If you grew up after this became standard, you cannot feel what those words meant. You’ve always lived in a world where you choose a font and the screen shows you that font. Where you adjust a margin and it appears, right there, exactly as it will print. You accept this the way you accept that taps produce water. It’s not a feature. It’s just how things are.

But in 1985, seeing your document on screen (truly seeing it, with the typefaces and the spacing and the layout rendered faithfully) was a kind of magic. Before WYSIWYG, you typed blind. You formatted with codes and commands, such as in Wordstar screen shown at top. You sent your work to the printer and discovered, only then, what you had actually made.

The Mac’s bitmap display, dismissed by serious computer people as a waste of processing power, turned out to be the foundation for something no other machine could offer. The mouse, mocked as unnecessary, turned out to be essential for dragging text and positioning images. The “underpowered” 128KB machine, when upgraded to 512KB (‘the Fat Mac’), turned out to be exactly powerful enough for the application that would justify its existence.

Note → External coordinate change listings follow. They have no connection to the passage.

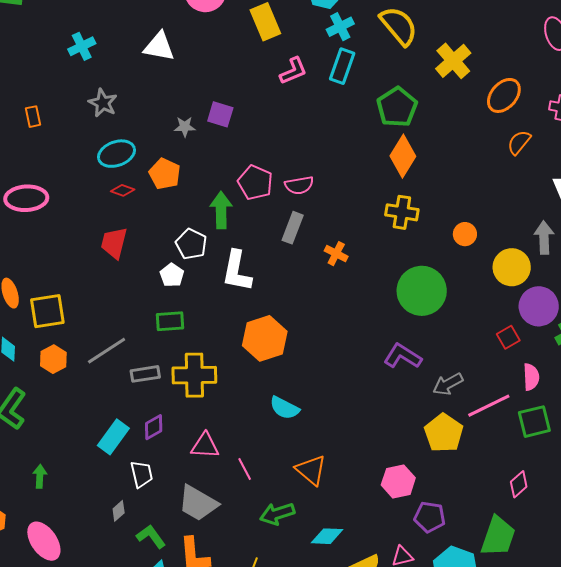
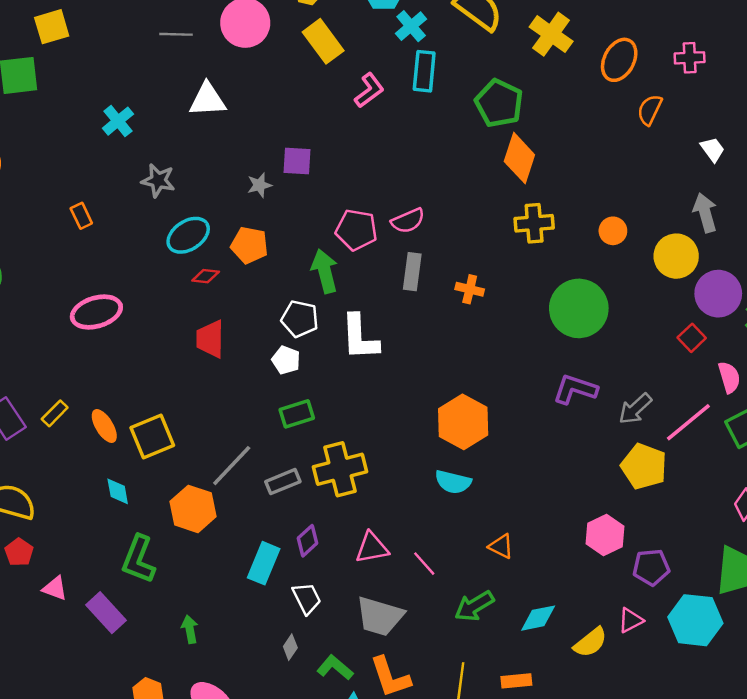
orange hexagon: (265, 338) -> (463, 422), moved
orange hexagon: (53, 359) -> (193, 509), moved, size x1.4
orange triangle: (311, 470) -> (501, 546), size x0.7

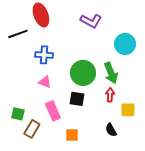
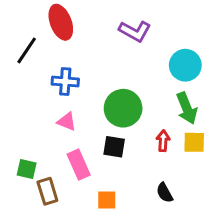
black line: (18, 34) -> (27, 50), turned -36
green arrow: (111, 73) -> (187, 108), moved
yellow square: (128, 110) -> (194, 142), moved
brown rectangle: (32, 129) -> (47, 191), turned -48

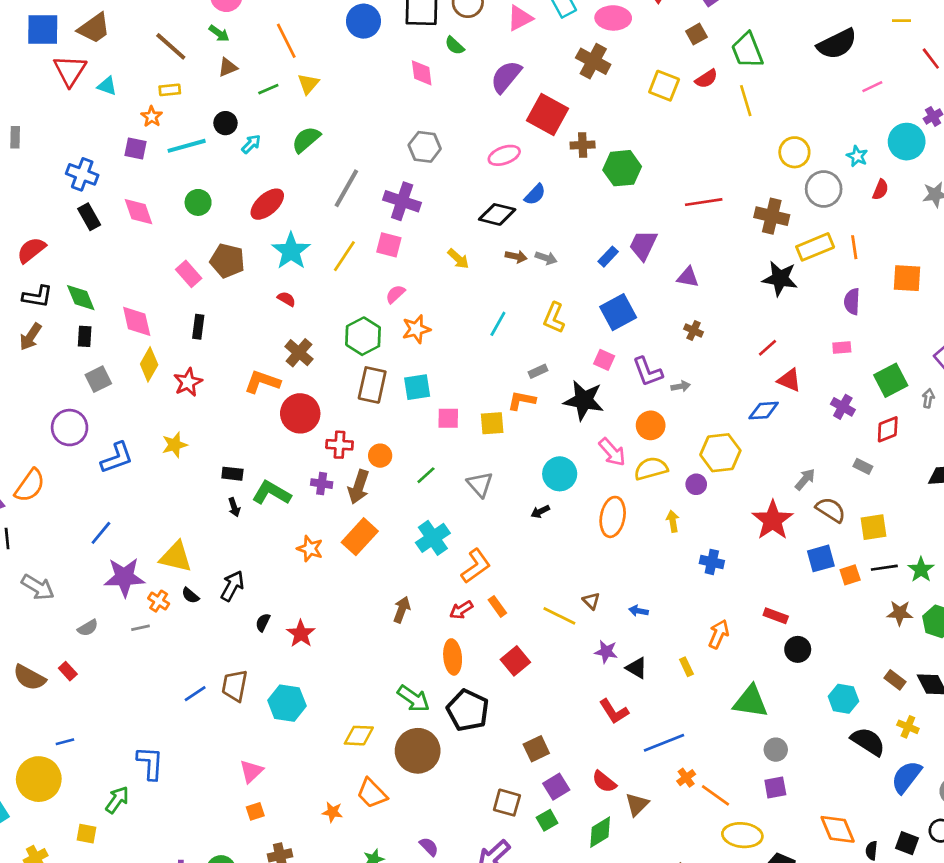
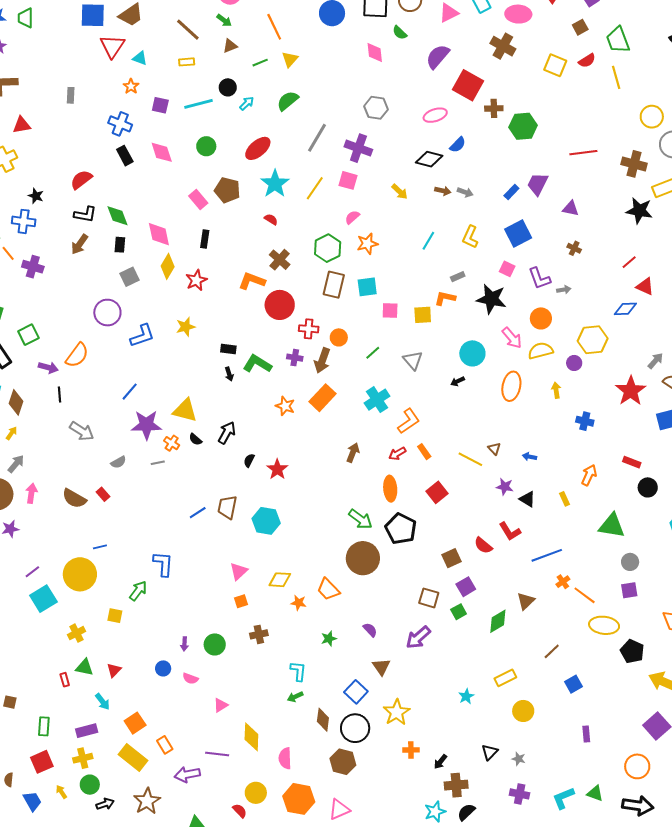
orange star: (152, 117) -> (131, 86), moved
yellow diamond: (359, 736) -> (280, 580), moved
red semicircle: (604, 782) -> (483, 545), moved

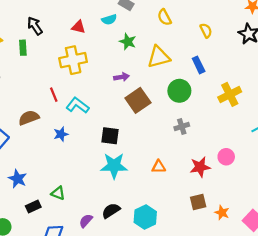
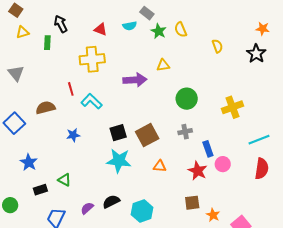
green star: (128, 42) -> (159, 31), moved
yellow triangle: (159, 57) -> (163, 65), moved, size x0.6
blue rectangle: (199, 65) -> (208, 149), moved
purple arrow: (121, 77) -> (135, 80), size x1.6
brown square: (138, 100) -> (147, 135), moved
blue star: (61, 134) -> (73, 135), moved
black square: (110, 136) -> (118, 133), turned -30
red star: (200, 167) -> (198, 171), turned 30

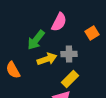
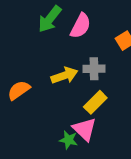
green arrow: (36, 40) -> (50, 19), moved
orange semicircle: (13, 70) -> (19, 90), turned 84

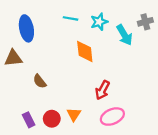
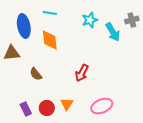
cyan line: (70, 18) -> (50, 13), moved
orange diamond: (85, 52) -> (50, 40), moved
red arrow: (102, 90) -> (82, 73), moved

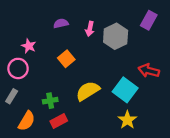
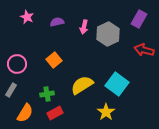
pink star: (29, 46) -> (27, 17), moved
orange square: (66, 59) -> (54, 60), moved
red arrow: (149, 71) -> (144, 50), moved
yellow star: (127, 120) -> (106, 112), moved

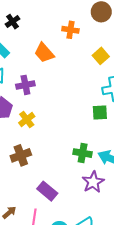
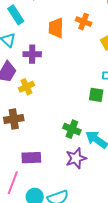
orange cross: (70, 30) -> (84, 22), moved
orange trapezoid: (44, 53) -> (56, 28), turned 30
purple rectangle: (47, 191) -> (31, 158), turned -54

Desktop publishing didn’t just save the Mac. It revealed what the Mac had been all along: a machine designed around human perception rather than computational efficiency. User-centred design before hardly anyone called it that.

Seth is right that hype is a trap. But here’s the uncomfortable addition: “better” can be invisible until circumstances reveal it. The Mac was better from day one. It took desktop publishing (and the near-death experience that preceded it) for anyone to see it.

Every time you choose a font and trust that it will print faithfully, you’re living in the world that rescue created. You just don’t notice anymore. That’s how complete the revolution was.